**YOUR OBJECTIVE**. In your copy, leave out the pictures and repeat every record exactly.

**DATA FOR ANALYSIS**.
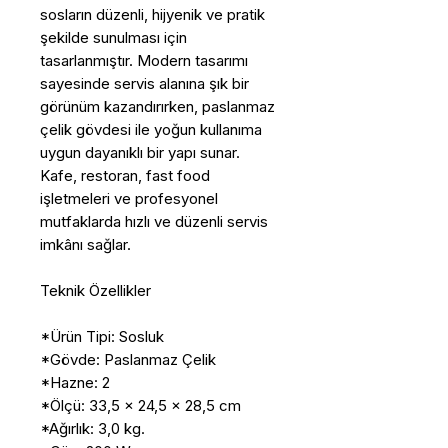
sosların düzenli, hijyenik ve pratik
şekilde sunulması için
tasarlanmıştır. Modern tasarımı
sayesinde servis alanına şık bir
görünüm kazandırırken, paslanmaz
çelik gövdesi ile yoğun kullanıma
uygun dayanıklı bir yapı sunar.
Kafe, restoran, fast food
işletmeleri ve profesyonel
mutfaklarda hızlı ve düzenli servis
imkânı sağlar.
Teknik Özellikler
*Ürün Tipi: Sosluk
*Gövde: Paslanmaz Çelik
*Hazne: 2
*Ölçü: 33,5 x 24,5 x 28,5 cm
*Ağırlık: 3,0 kg.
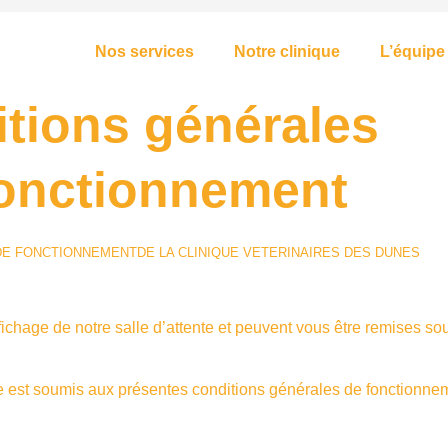
Nos services
Notre clinique
L’équipe
tions générales
fonctionnement
E FONCTIONNEMENTDE LA CLINIQUE VETERINAIRES DES DUNES
fichage de notre salle d’attente et peuvent vous être remises so
ire est soumis aux présentes conditions générales de fonctionne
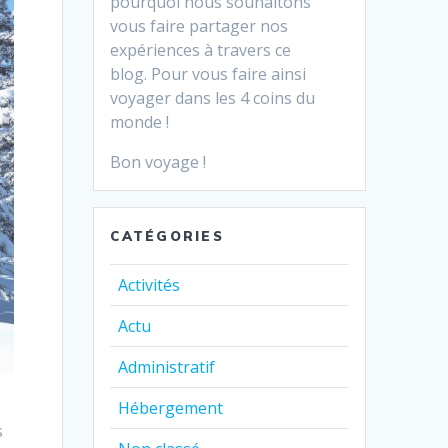
pourquoi nous souhaitons
vous faire partager nos
expériences à travers ce
blog.
Pour vous faire ainsi
voyager dans les 4 coins du
monde !
Bon voyage !
CATÉGORIES
Activités
Actu
Administratif
Hébergement
s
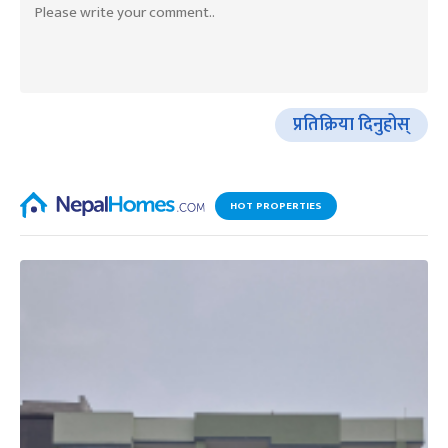
प्रतिक्रिया दिनुहोस्
HOT PROPERTIES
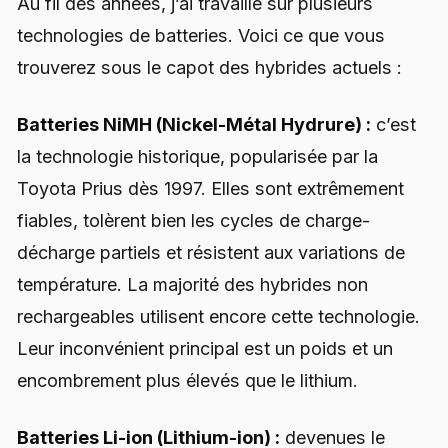
Au fil des années, j’ai travaillé sur plusieurs
technologies de batteries. Voici ce que vous
trouverez sous le capot des hybrides actuels :
Batteries NiMH (Nickel-Métal Hydrure) :
c’est
la technologie historique, popularisée par la
Toyota Prius dès 1997. Elles sont extrêmement
fiables, tolèrent bien les cycles de charge-
décharge partiels et résistent aux variations de
température. La majorité des hybrides non
rechargeables utilisent encore cette technologie.
Leur inconvénient principal est un poids et un
encombrement plus élevés que le lithium.
Batteries Li-ion (Lithium-ion) :
devenues le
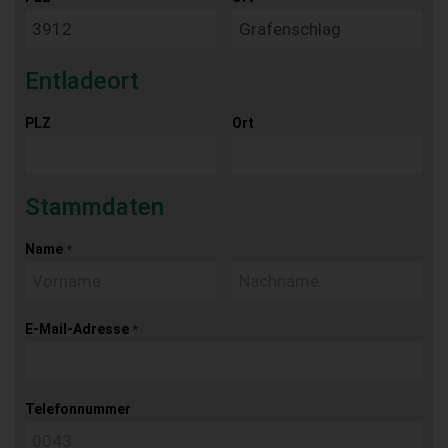
Entladeort
PLZ
Ort
Stammdaten
Name
*
E-Mail-Adresse
*
Telefonnummer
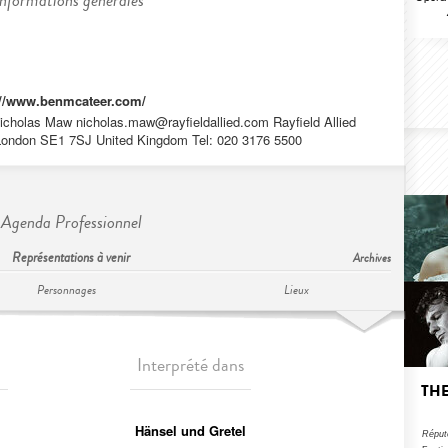
Informations générales
://www.benmcateer.com/
 Nicholas Maw
nicholas.maw@rayfieldallied.com
Rayfield Allied
 London SE1 7SJ United Kingdom Tel: 020 3176 5500
Agenda Professionnel
Représentations à venir
Archives
Personnages
Lieux
Interprété dans
THE
Hänsel und Gretel
Réput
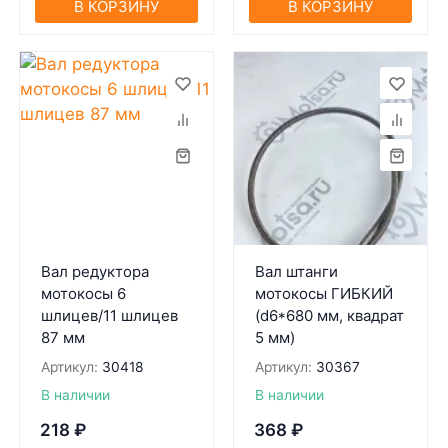
В КОРЗИНУ
В КОРЗИНУ
Вал редуктора
Вал штанги
мотокосы 6
мотокосы ГИБКИЙ
шлицев/11 шлицев
(d6*680 мм, квадрат
87 мм
5 мм)
Артикул:
30418
Артикул:
30367
В наличии
В наличии
218
₽
368
₽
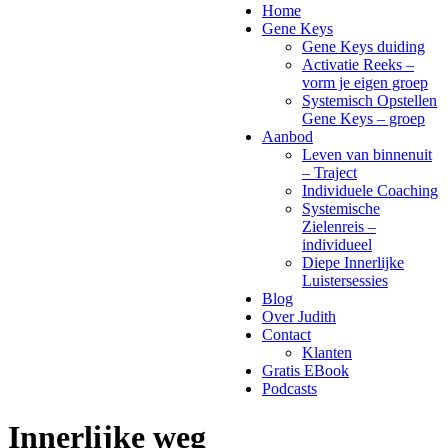
Home
Gene Keys
Gene Keys duiding
Activatie Reeks –
vorm je eigen groep
Systemisch Opstellen
Gene Keys – groep
Aanbod
Leven van binnenuit
– Traject
Individuele Coaching
Systemische
Zielenreis –
individueel
Diepe Innerlijke
Luistersessies
Blog
Over Judith
Contact
Klanten
Gratis EBook
Podcasts
Innerlijke weg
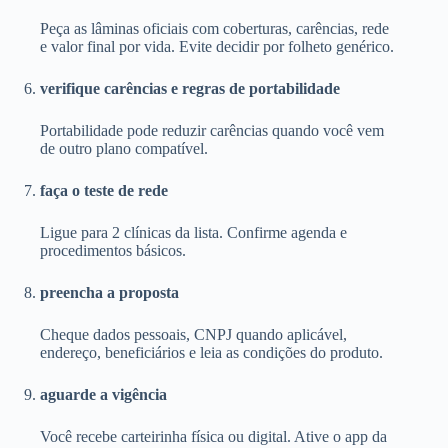
Peça as lâminas oficiais com coberturas, carências, rede
e valor final por vida. Evite decidir por folheto genérico.
verifique carências e regras de portabilidade
Portabilidade pode reduzir carências quando você vem
de outro plano compatível.
faça o teste de rede
Ligue para 2 clínicas da lista. Confirme agenda e
procedimentos básicos.
preencha a proposta
Cheque dados pessoais, CNPJ quando aplicável,
endereço, beneficiários e leia as condições do produto.
aguarde a vigência
Você recebe carteirinha física ou digital. Ative o app da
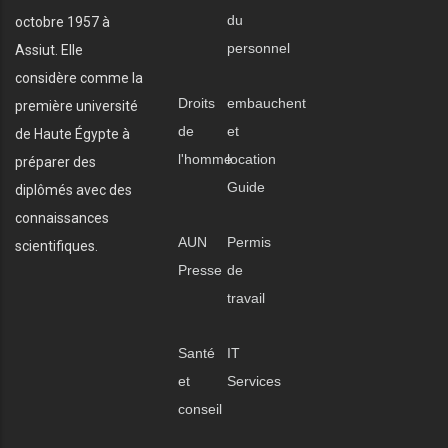
du
octobre 1957 à
personnel
Assiut. Elle
considère comme la
Droits
embauchent
première université
de
et
de Haute Égypte à
l'homme
location
préparer des
Guide
diplômés avec des
connaissances
AUN
Permis
scientifiques.
Presse
de
travail
Santé
IT
et
Services
conseil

**PROBLEM SOLUTION**.
sosların düzenli, hijyenik ve pratik
şekilde sunulması için
tasarlanmıştır. Modern tasarımı
sayesinde servis alanına şık bir
görünüm kazandırırken, paslanmaz
çelik gövdesi ile yoğun kullanıma
uygun dayanıklı bir yapı sunar.
Kafe, restoran, fast food
işletmeleri ve profesyonel
mutfaklarda hızlı ve düzenli servis
imkânı sağlar.
Teknik Özellikler
*Ürün Tipi: Sosluk
*Gövde: Paslanmaz Çelik
*Hazne: 2
*Ölçü: 33,5 x 24,5 x 28,5 cm
*Ağırlık: 3,0 kg.
Nos services
Notre clinique
L’équipe
tions générales
fonctionnement
E FONCTIONNEMENTDE LA CLINIQUE VETERINAIRES DES DUNES
fichage de notre salle d’attente et peuvent vous être remises so
ire est soumis aux présentes conditions générales de fonctionne
pourquoi nous souhaitons
vous faire partager nos
expériences à travers ce
blog.
Pour vous faire ainsi
voyager dans les 4 coins du
monde !
Bon voyage !
CATÉGORIES
Activités
Actu
Administratif
Hébergement
s
प्रतिक्रिया दिनुहोस्
HOT PROPERTIES
Au fil des années, j’ai travaillé sur plusieurs
technologies de batteries. Voici ce que vous
trouverez sous le capot des hybrides actuels :
Batteries NiMH (Nickel-Métal Hydrure) :
c’est
la technologie historique, popularisée par la
Toyota Prius dès 1997. Elles sont extrêmement
fiables, tolèrent bien les cycles de charge-
décharge partiels et résistent aux variations de
température. La majorité des hybrides non
rechargeables utilisent encore cette technologie.
Leur inconvénient principal est un poids et un
encombrement plus élevés que le lithium.
Batteries Li-ion (Lithium-ion) :
devenues le
Entladeort
PLZ
Ort
Stammdaten
Name
*
E-Mail-Adresse
*
Telefonnummer
Informations générales
://www.benmcateer.com/
 Nicholas Maw
nicholas.maw@rayfieldallied.com
Rayfield Allied
 London SE1 7SJ United Kingdom Tel: 020 3176 5500
Agenda Professionnel
Représentations à venir
Archives
Personnages
Lieux
Interprété dans
THE
Hänsel und Gretel
Réput
В КОРЗИНУ
В КОРЗИНУ
Вал редуктора
Вал штанги
мотокосы 6
мотокосы ГИБКИЙ
шлицев/11 шлицев
(d6*680 мм, квадрат
87 мм
5 мм)
Артикул:
30418
Артикул:
30367
В наличии
В наличии
218
₽
368
₽
Home
Gene Keys
Gene Keys duiding
Activatie Reeks –
vorm je eigen groep
Systemisch Opstellen
Gene Keys – groep
Aanbod
Leven van binnenuit
– Traject
Individuele Coaching
Systemische
Zielenreis –
individueel
Diepe Innerlijke
Luistersessies
Blog
Over Judith
Contact
Klanten
Gratis EBook
Podcasts
Innerlijke weg
Peça as lâminas oficiais com coberturas, carências, rede
e valor final por vida. Evite decidir por folheto genérico.
verifique carências e regras de portabilidade
Portabilidade pode reduzir carências quando você vem
de outro plano compatível.
faça o teste de rede
Ligue para 2 clínicas da lista. Confirme agenda e
procedimentos básicos.
preencha a proposta
Cheque dados pessoais, CNPJ quando aplicável,
endereço, beneficiários e leia as condições do produto.
aguarde a vigência
Você recebe carteirinha física ou digital. Ative o app da
du
octobre 1957 à
personnel
Assiut. Elle
considère comme la
Droits
embauchent
première université
de
et
de Haute Égypte à
l'homme
location
préparer des
Guide
diplômés avec des
connaissances
AUN
Permis
scientifiques.
Presse
de
travail
Santé
IT
et
Services
conseil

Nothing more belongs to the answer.